3.19.2011

Azia as Amelia


Azia has been a little obsessed with Amelia Earhart the past week and a half. She had a little research project for school where she was to pick a person to learn more about and a project to show what she learned. She picked Amelia Earhart and decided on the option where she'd dress like her and read a paragraph she'd written to the class. You can tell she has been living with Israel. She had no idea who Oprah was (the person Jenna chose) but she was really excited about a woman aviator from more than 100 years ago. 

She's been reading some of Israel's Ameila Earhart books, googling things, watching youtube clips, drawing pictures everywhere, creating dioramas and ABC books (two of the other options) and writing little lists of facts and paragraphs and stories about Amelia Earhart on little scraps of paper and leaving them all around the house. I've been collecting the written stuff as I found it laying around & tucking it in the little folder she made at school. Last night as we were finding all the pieces for her costume and getting all the things she'd written out, I told her I'd type it up if she read me the parts she wanted to read to the class. Of course Azia didn't think this was necessary. She just took the pile of papers and was just going to wad them all up and shove them in the pocket of her leather aviator jacket (which her big brother bought for her at the Folkshop for her costume for $4.95.) When I suggested that maybe wasn't the best organization system for a presentation she told me she didn't really need them anyway because she probably had a lot of it memorized.

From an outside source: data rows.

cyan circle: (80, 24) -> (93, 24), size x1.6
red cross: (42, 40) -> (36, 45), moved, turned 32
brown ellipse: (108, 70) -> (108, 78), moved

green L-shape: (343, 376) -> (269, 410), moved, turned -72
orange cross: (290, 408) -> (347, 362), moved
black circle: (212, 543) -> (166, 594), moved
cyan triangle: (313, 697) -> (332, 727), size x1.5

After we started typing it she thought it was getting really long but didn't want to edit it because she thought it would be cool if it was the longest one in the class. We had to leave out some of my favorite things she'd written because (as she explained) she didn't know if they were really what happened or what people were thinking, it was just how she imagined it. And then there were just great lines like "she is rilly, rilly smart. I think she could be a teacher or nurse or even a secretarie" and "she is so brave she will have fun in heven."

Azia generally doesn't give school another thought after she leaves for the day (even when I strongly try to focus her on thinking about it) but every once in awhile she latches onto things she likes and really gets excited about learning. 

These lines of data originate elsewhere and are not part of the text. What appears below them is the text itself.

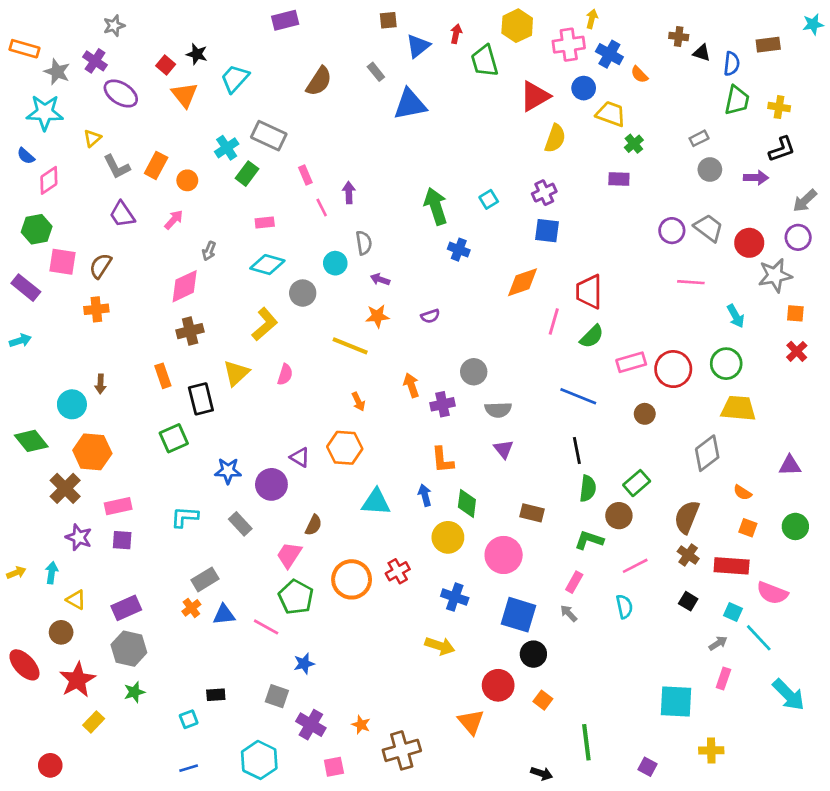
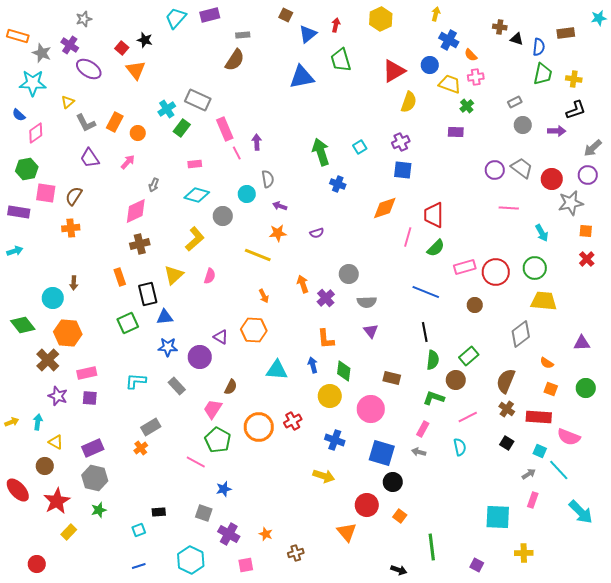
brown square: (388, 20) -> (286, 15), turned 32
pink cross: (569, 45) -> (476, 77), moved, size x0.7
green trapezoid: (485, 61) -> (341, 60), moved
gray rectangle: (376, 72) -> (243, 35), moved, turned -56
cyan trapezoid: (235, 79) -> (176, 18), moved
pink rectangle: (305, 175) -> (225, 129), size x1.6
purple rectangle: (26, 288) -> (19, 212), turned -30
purple cross: (442, 404) -> (326, 298), turned -30
gray arrow: (569, 613) -> (419, 452), turned -32
blue triangle: (224, 615) -> (165, 317), moved
brown cross: (402, 750) -> (296, 553), size x0.6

Azia's Amelia Earhart Report
Amelia Earhart was born July 24, 1897 at her grandparents’ home in Kansas. When Amelia was seven she built a roller coaster with her sister Muriel and the neighbor boy Ralphie. It was up on top of the garage and went all the way down to the ground. She said it was like flying. That was when she first wanted to fly a plane.

Amelia’s grandparents had lots of money and she and her sister Muriel moved to Iowa to live with them. Amelia was 10 years old when she saw her first plane in a grassy field at the Iowa State Fair, but she didn’t think it was interesting at all just sitting there.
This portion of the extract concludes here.